Negro No Poder - Um disco além do seu tempo...
Animados pela ótima repercussão do disco de estréia, a banda decidiu ir além no seu segundo trabalho. Mais do que repetir a fórmula que havia dado certo antes, o Cidade buscou evoluir a sua própria linguagem gravando um álbum que trouxesse contemporaneidade, inovação e, por isso mesmo, algum risco. Desde o nome escolhido para o disco até os temas abordados (esquadrão da morte, desigualdade social e racial, o poder do dinheiro), passando pela sonoridade mais agressiva que incluía guitarras distorcidas, samples e bateria eletrônica, esse disco acabou sofrendo rejeição por boa parte da mídia que esperava apenas mais um "Falar A Verdade". "Fico vendo essas coisas/Vendo tudo acontecer/Injustiças e maldades/E o abuso do poder", assim Ras Bernardo abria o disco numa de suas letras mais contundentes, "Negro No Poder", a faixa-título. E concluía "Quando olham a minha gente/Nunca é pra proteger/Muitas coisas acontecem/E o meu povo resistindo/Oh Jah, negro no poder/Pra já, negro no poder". Talvez um pouco forte demais para tocar na Turma da Xuxa...
Mas o repertório do disco não era feito somente de contestação e denúncia como uma análise superficial poderia levar a crer. Em outras composições, Ras Bernardo renovava sua confiança na raça humana e nas ações positivas que qualquer um poderia fazer: "Acredito eu que as coisas estão em transformação/Acredito que, dentro do ser, há solução" ("Incandescente Ser"); "Tenho meus motivos, tenho o que é preciso/Fico positivo contra o negativo/Tomo sua força prá te derrotar" ("Há Motivos").

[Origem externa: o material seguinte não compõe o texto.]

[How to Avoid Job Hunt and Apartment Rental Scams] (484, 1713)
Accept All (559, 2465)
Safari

Também não se pode deixar de mencionar mais uma novidade introduzida por Ras Bernardo no universo da banda: o reggae romântico. Hoje em dia pode parecer curioso mas, à época, houve uma certa resistência interna pela inclusão da belíssima "Conciliação" onde havia uma declaração de amor digna de qualquer reggaeman: "Estou aqui pra te falar/Que só o amor que dentro há/Pode nos salvar.../Pode nos salvar...".
Esta música também sobrevive até hoje no repertório do Cidade Negra, tendo sido inclusive objeto de uma versão dub feita pelo mitológico músico e produtor Augustos Pablo para o disco "Dubs".
"Negro No Poder" foi um disco além do seu tempo e, talvez por isso, mal recebido pela crítica e por muitos ouvintes. Uma nova audição hoje nesse trabalho permite avaliar o quanto existe de atual na sonoridade, nos arranjos e nas letras, qualidades que não foram apreciadas à época.
Mas engana-se quem vê esse período apenas como uma coleção de insucessos para o grupo. Foi com Ras Bernardo à frente que eles iniciaram sua bem-sucedida carreira internacional.
Em 1992 o Cidade abriu o show do Steel Pulse na França, com excelente repercussão junto à platéia 100% gringa. Meses depois, tornaram-se a primeira banda brasileira a pisar no palco sagrado do Sunsplash, o mais importante festival da Jamaica.